Cory Russell
Sep 02, 2022 14:45
After being instructed to cease shipping AI chips to China, Nvidia and Advanced Micro Devices saw their stock prices plummet.
The tech-heavy NASDAQ Composite is down for the sixth consecutive day as chipmakers fell, driven by a decline in Nvidia and Advanced Micro Devices shares after the United States banned the shipment of some of the most advanced AI devices to China.
The index declined at the start of the cash market, but the selling pressure subsided as U.S. economic data revealed a further easing of pricing pressures. Manufacturing, however, expanded briskly in August as a result of a comeback in employment and new orders.
The NASDAQ Composite is down 31.08 points or -0.26% at 11785.13 as of 18:12 GMT. At $299.43, the Invesco QQQ Trust ETF (QQQ) is up $0.16 or 0.05%.
The latest sell-off started last Friday as Fed Chairman Jerome Powell said the institution will continue aggressively hiking rates to combat inflation even after two straight increases of 75 basis points. Other Fed officials have since mirrored Powell's remarks.
Near session's end, traders projected a 74.0% possibility of a third consecutive 75 basis point rate rise in September, with a high of around 3.993% expected in March 2023.
After Nvidia and Advanced Micro Devices claimed that U.S. authorities had instructed companies to cease shipping cutting-edge processors for artificial intelligence to China, U.S. chip stocks fell on Thursday, with the major semiconductor index down more than 3%, according to Reuters.
While smaller competitor AMD's price dropped over 6%, Nvidia's stock plunged 11%, on pace for its largest one-day percentage decline since 2020.
Nvidia said in a filing on Wednesday that the limited shipments to China of two of its top artificial intelligence computer chips, the H100 and A100, might affect $400 million in potential sales to China in the current fiscal quarter.
However, AMD does not think the new regulations would have a significant effect on its company. AMD also claimed that American authorities instructed it to halt selling its top artificial intelligence processor to China.
Economic data that is strong supports the Fed's plan to raise rates quickly.
According to a government survey, fewer Americans than usual filed new unemployment benefit claims last week, which is consistent with the high demand for employees and the tight job market circumstances.
In other developments, statistics from the Institute for Supply Management (ISM) revealed that American manufacturing expanded gradually in August as employment and new orders increased. Meanwhile, predictions that inflation has likely peaked were supported by a further easing of pricing pressures.

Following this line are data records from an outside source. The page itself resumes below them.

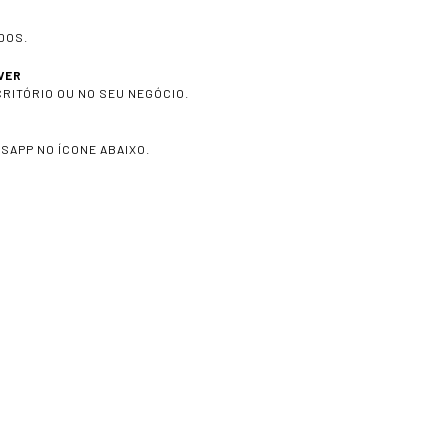
DOS.
VER
CRITÓRIO OU NO SEU NEGÓCIO.
SAPP NO ÍCONE ABAIXO.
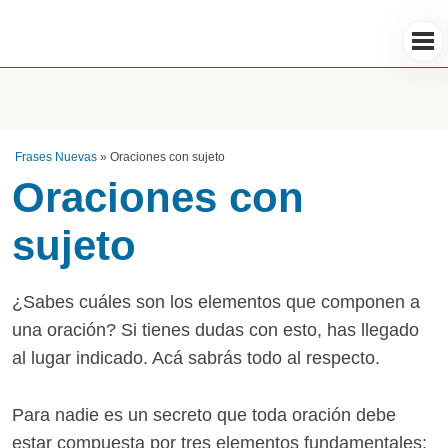
Frases Nuevas
»
Oraciones con sujeto
Oraciones con
sujeto
¿Sabes cuáles son los elementos que componen a
una oración? Si tienes dudas con esto, has llegado
al lugar indicado. Acá sabrás todo al respecto.
Para nadie es un secreto que toda oración debe
estar compuesta por tres elementos fundamentales:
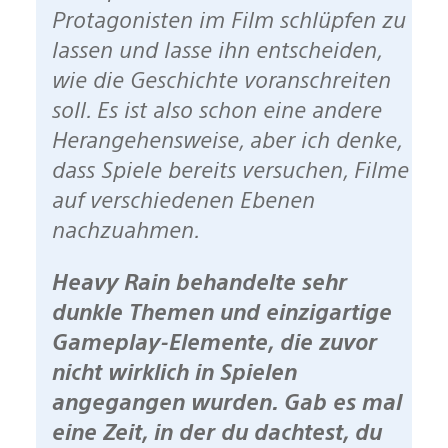
Protagonisten im Film schlüpfen zu
lassen und lasse ihn entscheiden,
wie die Geschichte voranschreiten
soll. Es ist also schon eine andere
Herangehensweise, aber ich denke,
dass Spiele bereits versuchen, Filme
auf verschiedenen Ebenen
nachzuahmen.
Heavy Rain behandelte sehr
dunkle Themen und einzigartige
Gameplay-Elemente, die zuvor
nicht wirklich in Spielen
angegangen wurden. Gab es mal
eine Zeit, in der du dachtest, du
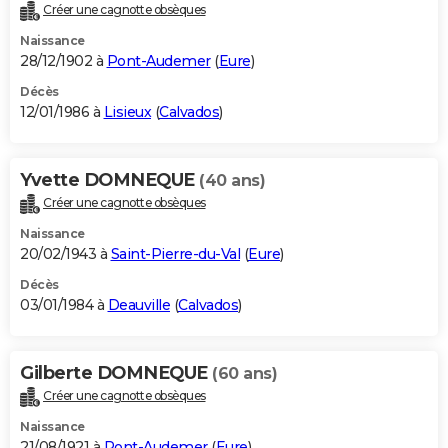
Créer une cagnotte obsèques
Naissance
28/12/1902 à
Pont-Audemer
(
Eure
)
Décès
12/01/1986 à
Lisieux
(
Calvados
)
Yvette DOMNEQUE
(40 ans)
Créer une cagnotte obsèques
Naissance
20/02/1943 à
Saint-Pierre-du-Val
(
Eure
)
Décès
03/01/1984 à
Deauville
(
Calvados
)
Gilberte DOMNEQUE
(60 ans)
Créer une cagnotte obsèques
Naissance
21/08/1921 à
Pont-Audemer
(
Eure
)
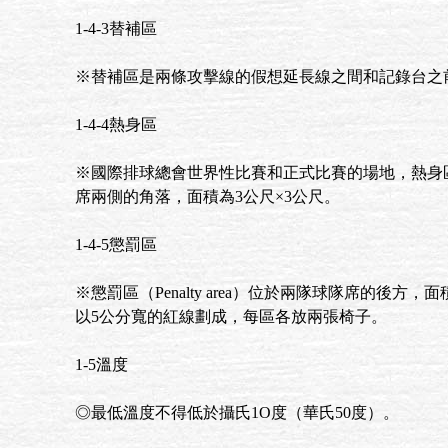
1-4-3替補區
※替補區是兩條攻擊線的假想延長線之間和記錄台之
1-4-4熱身區
※國際排球總會世界性比賽和正式比賽的場地，熱身
席兩側的角落，面積為3公尺×3公尺。
1-4-5懲罰區
※懲罰區（Penalty area）位於兩隊球隊席的後方，
以5公分寬的紅線劃成，每區各放兩張椅子。
1-5溫度
◎最低溫度不得低於攝氏1O度（華氏50度）。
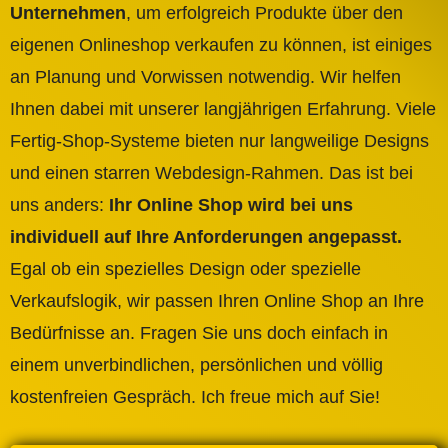
Unternehmen
, um erfolgreich Produkte über den
eigenen Onlineshop verkaufen zu können, ist einiges
an Planung und Vorwissen notwendig. Wir helfen
Ihnen dabei mit unserer langjährigen Erfahrung. Viele
Fertig-Shop-Systeme bieten nur langweilige Designs
und einen starren Webdesign-Rahmen. Das ist bei
uns anders:
Ihr Online Shop wird bei uns
individuell auf Ihre Anforderungen angepasst.
Egal ob ein spezielles Design oder spezielle
Verkaufslogik, wir passen Ihren Online Shop an Ihre
Bedürfnisse an. Fragen Sie uns doch einfach in
einem unverbindlichen, persönlichen und völlig
kostenfreien Gespräch. Ich freue mich auf Sie!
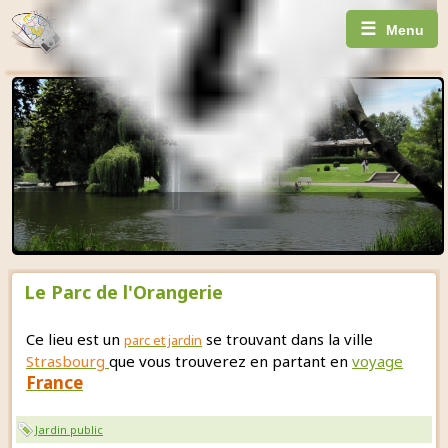
☰
Menu
Le Parc de l'Orangerie
Ce lieu est un
se trouvant dans la ville
parc et jardin
Strasbourg
que vous trouverez en partant en
voyage
France
Jardin public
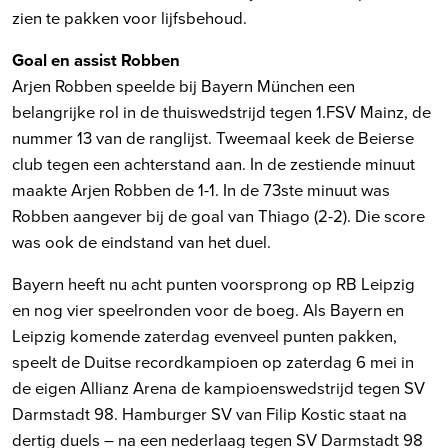
zien te pakken voor lijfsbehoud.
Goal en assist Robben
Arjen Robben speelde bij Bayern München een
belangrijke rol in de thuiswedstrijd tegen 1.FSV Mainz, de
nummer 13 van de ranglijst. Tweemaal keek de Beierse
club tegen een achterstand aan. In de zestiende minuut
maakte Arjen Robben de 1-1. In de 73ste minuut was
Robben aangever bij de goal van Thiago (2-2). Die score
was ook de eindstand van het duel.
Bayern heeft nu acht punten voorsprong op RB Leipzig
en nog vier speelronden voor de boeg. Als Bayern en
Leipzig komende zaterdag evenveel punten pakken,
speelt de Duitse recordkampioen op zaterdag 6 mei in
de eigen Allianz Arena de kampioenswedstrijd tegen SV
Darmstadt 98. Hamburger SV van Filip Kostic staat na
dertig duels – na een nederlaag tegen SV Darmstadt 98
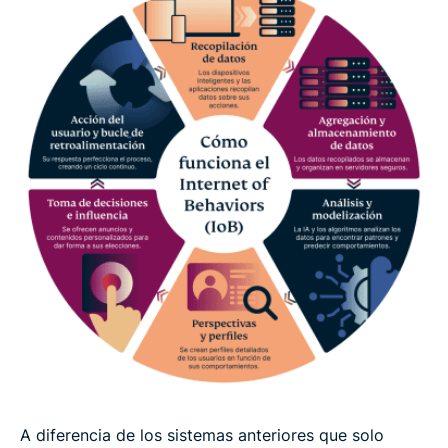
A diferencia de los sistemas anteriores que solo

Investors are now waiting for Friday's monthly nonfarm payrolls report for further labor market data. According to Reuters' survey of economists, there will be a 300,000 rise in employment. However, Wells Fargo economist Jay Bryson increased his projection for nonfarm payrolls from 325,000 to 375,000, while Morgan Stanley economist Ellen Zentner anticipates August payrolls of 350,000.